This exercise asks for every line of the material that contains the word "územně".

═════ Entries supplied ═════

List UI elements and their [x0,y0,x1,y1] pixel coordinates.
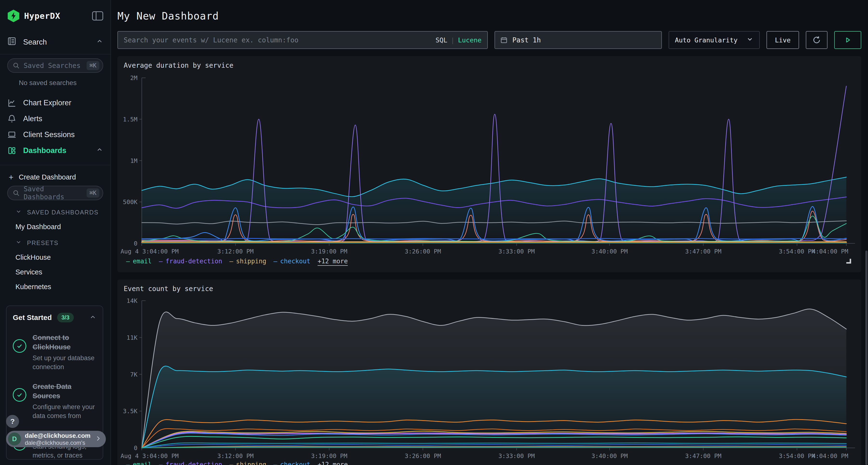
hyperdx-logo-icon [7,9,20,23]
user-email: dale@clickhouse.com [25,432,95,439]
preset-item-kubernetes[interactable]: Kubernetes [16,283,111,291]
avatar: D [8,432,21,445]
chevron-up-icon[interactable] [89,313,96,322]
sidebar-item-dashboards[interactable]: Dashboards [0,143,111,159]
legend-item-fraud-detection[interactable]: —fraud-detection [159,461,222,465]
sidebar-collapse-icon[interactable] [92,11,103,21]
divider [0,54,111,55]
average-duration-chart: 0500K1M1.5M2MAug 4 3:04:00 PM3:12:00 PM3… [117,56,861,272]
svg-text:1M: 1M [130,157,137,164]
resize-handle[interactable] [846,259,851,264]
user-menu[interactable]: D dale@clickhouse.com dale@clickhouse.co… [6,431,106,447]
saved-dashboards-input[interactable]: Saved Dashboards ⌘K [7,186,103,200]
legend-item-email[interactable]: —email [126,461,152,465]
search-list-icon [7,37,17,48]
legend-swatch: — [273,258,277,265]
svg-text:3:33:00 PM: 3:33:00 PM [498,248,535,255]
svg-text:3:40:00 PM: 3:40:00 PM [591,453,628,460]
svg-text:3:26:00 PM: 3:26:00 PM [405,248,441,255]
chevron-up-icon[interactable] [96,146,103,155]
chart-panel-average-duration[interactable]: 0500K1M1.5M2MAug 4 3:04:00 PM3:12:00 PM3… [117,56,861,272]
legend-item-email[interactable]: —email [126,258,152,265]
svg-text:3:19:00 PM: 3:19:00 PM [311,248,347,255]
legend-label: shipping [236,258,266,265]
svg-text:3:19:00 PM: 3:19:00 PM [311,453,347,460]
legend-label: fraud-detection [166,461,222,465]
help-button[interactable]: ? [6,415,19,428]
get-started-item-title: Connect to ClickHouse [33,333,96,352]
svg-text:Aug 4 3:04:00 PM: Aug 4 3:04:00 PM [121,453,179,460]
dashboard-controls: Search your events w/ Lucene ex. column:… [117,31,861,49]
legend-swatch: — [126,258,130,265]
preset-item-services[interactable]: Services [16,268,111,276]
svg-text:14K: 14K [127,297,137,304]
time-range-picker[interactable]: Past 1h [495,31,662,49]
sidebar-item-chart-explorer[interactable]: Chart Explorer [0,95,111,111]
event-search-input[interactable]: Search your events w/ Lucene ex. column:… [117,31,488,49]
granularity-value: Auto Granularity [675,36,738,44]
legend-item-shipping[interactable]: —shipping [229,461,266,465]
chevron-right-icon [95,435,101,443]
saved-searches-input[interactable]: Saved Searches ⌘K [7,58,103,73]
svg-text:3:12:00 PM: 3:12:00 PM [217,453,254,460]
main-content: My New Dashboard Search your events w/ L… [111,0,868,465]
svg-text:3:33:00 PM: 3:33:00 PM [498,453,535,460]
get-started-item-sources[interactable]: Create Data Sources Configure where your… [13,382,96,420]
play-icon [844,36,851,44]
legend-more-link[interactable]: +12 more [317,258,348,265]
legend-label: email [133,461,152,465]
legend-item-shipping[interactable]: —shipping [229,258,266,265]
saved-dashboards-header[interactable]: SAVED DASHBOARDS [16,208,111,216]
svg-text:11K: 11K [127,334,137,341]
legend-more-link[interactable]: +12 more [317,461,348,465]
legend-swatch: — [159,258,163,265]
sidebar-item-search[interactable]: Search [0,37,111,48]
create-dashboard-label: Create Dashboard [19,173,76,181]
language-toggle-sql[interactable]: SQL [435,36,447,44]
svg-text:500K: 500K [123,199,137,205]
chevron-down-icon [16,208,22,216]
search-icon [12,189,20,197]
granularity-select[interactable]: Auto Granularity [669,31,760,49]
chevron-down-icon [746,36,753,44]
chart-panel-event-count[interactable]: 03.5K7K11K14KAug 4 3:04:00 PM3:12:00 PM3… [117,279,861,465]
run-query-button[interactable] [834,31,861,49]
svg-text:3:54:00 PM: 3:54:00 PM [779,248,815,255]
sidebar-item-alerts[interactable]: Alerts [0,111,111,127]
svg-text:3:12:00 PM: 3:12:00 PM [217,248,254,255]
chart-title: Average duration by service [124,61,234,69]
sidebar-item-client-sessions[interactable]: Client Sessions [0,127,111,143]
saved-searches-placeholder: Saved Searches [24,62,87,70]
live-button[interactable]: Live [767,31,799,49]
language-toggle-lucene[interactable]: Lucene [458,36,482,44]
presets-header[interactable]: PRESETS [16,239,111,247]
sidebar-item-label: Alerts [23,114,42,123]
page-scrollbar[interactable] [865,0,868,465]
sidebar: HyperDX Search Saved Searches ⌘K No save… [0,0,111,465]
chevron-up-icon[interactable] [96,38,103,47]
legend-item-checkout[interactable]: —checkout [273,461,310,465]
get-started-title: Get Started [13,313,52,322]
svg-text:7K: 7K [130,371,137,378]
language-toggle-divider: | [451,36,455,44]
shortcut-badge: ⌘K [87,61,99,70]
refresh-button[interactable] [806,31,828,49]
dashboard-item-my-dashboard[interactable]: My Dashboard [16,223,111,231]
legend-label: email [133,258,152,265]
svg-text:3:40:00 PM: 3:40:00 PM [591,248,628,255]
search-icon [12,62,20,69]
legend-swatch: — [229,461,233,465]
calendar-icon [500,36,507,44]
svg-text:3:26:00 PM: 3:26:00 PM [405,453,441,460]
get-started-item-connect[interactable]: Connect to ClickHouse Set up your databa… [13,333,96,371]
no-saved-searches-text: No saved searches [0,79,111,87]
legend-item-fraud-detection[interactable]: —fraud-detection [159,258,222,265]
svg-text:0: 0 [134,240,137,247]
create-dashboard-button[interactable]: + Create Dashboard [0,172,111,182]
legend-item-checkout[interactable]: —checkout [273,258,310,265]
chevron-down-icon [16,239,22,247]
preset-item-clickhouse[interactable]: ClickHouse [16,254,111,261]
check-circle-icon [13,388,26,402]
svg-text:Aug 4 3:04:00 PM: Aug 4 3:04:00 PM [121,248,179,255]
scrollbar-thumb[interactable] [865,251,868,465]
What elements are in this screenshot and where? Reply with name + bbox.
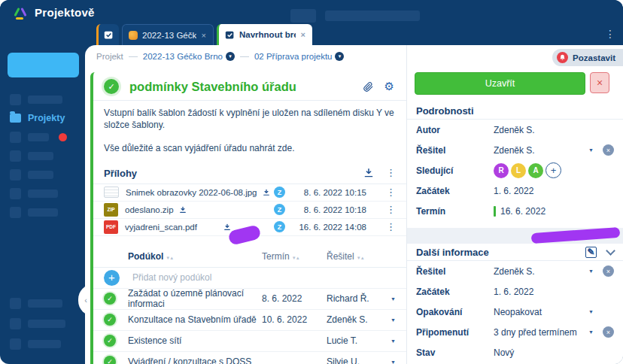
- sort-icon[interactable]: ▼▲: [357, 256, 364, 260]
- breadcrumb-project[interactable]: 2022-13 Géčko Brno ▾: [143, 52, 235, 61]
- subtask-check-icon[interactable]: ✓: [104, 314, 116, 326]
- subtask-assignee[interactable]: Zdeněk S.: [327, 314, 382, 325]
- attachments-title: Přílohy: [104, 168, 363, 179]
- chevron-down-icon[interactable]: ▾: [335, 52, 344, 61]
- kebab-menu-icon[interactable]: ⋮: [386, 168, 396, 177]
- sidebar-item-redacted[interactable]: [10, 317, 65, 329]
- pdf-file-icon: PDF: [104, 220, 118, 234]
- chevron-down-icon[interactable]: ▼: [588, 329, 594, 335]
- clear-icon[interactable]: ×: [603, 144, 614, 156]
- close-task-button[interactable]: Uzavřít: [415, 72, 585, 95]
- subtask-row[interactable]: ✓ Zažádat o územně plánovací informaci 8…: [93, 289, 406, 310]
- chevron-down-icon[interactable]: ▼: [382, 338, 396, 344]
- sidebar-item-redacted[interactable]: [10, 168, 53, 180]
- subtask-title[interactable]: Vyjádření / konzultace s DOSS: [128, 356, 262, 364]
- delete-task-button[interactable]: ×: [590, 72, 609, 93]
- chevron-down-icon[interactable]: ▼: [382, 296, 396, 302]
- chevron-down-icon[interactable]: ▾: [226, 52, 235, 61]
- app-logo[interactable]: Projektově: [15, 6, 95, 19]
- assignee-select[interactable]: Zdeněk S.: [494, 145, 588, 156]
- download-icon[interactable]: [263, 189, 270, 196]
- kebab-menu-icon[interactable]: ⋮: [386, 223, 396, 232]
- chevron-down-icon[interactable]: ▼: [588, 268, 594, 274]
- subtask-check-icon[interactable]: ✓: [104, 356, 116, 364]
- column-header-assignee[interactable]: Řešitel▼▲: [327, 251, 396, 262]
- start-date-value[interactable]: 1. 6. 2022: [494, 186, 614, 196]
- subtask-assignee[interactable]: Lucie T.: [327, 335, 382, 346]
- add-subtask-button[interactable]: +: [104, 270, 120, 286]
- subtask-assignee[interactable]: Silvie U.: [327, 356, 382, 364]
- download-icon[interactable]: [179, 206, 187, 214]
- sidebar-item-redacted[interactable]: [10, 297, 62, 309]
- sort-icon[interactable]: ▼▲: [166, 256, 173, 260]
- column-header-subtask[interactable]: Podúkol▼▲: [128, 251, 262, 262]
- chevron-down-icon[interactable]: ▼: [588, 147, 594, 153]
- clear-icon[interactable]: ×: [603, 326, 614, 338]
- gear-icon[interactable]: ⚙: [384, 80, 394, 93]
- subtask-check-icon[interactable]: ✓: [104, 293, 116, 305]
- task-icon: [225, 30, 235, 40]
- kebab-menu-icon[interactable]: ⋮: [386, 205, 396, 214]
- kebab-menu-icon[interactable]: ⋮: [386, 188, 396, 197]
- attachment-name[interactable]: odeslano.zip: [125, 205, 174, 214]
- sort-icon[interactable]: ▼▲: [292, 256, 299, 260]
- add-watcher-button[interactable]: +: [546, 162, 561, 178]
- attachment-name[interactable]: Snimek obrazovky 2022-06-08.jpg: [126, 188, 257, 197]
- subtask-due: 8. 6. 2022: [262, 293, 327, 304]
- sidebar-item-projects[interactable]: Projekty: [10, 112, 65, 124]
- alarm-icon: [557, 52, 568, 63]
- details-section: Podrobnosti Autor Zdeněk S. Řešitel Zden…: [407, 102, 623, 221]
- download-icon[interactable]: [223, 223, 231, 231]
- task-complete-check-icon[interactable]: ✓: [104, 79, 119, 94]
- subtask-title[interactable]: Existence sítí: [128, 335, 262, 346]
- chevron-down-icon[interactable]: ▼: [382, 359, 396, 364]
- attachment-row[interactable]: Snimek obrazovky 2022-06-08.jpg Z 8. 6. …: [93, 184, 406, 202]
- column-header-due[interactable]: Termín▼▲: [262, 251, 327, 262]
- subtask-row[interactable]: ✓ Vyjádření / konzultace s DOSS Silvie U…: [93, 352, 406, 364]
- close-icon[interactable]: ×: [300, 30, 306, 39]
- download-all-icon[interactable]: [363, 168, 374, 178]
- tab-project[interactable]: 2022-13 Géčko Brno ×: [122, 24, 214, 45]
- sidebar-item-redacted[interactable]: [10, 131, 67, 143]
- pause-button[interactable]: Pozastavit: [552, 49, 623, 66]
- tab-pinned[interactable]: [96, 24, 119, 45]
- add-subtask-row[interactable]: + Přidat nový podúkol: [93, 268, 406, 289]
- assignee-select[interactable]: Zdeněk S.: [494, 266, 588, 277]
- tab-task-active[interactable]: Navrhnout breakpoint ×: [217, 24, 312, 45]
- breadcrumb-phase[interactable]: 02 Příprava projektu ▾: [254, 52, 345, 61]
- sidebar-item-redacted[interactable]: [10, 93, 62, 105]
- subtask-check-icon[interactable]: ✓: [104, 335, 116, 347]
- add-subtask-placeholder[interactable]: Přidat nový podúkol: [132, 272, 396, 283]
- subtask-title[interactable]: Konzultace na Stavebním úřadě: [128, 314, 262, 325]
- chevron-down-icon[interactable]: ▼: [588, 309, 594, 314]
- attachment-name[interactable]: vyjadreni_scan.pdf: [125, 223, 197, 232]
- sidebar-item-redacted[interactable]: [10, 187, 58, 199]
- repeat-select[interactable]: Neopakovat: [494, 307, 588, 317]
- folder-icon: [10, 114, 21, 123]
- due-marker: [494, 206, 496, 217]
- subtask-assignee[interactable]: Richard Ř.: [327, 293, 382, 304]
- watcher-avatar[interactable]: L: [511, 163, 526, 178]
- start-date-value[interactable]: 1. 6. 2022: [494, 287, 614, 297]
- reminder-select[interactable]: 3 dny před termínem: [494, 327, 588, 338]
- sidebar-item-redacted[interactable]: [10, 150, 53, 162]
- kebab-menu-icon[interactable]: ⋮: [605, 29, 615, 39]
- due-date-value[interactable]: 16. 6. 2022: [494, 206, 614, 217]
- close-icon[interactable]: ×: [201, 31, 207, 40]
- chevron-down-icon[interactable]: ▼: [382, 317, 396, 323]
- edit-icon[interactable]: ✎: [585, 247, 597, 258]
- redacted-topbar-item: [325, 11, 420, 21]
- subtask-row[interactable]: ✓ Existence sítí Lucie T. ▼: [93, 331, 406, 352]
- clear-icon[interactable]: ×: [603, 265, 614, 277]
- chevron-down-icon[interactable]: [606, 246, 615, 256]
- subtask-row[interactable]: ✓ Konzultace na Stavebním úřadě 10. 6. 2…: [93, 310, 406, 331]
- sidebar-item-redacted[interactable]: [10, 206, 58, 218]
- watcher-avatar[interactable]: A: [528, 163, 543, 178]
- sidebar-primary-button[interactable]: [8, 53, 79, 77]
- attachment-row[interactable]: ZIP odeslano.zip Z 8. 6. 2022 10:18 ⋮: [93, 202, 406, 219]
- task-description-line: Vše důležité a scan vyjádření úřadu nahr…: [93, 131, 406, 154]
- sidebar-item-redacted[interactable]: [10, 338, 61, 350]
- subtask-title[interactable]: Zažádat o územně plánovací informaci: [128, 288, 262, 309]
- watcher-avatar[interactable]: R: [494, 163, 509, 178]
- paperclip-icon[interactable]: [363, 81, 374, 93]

═════

§ **Solution for this exercise**
- subtask-row[interactable]: ✓ Zažádat o územně plánovací informaci 8…: [93, 289, 406, 310]
- subtask-title[interactable]: Zažádat o územně plánovací informaci: [128, 288, 262, 309]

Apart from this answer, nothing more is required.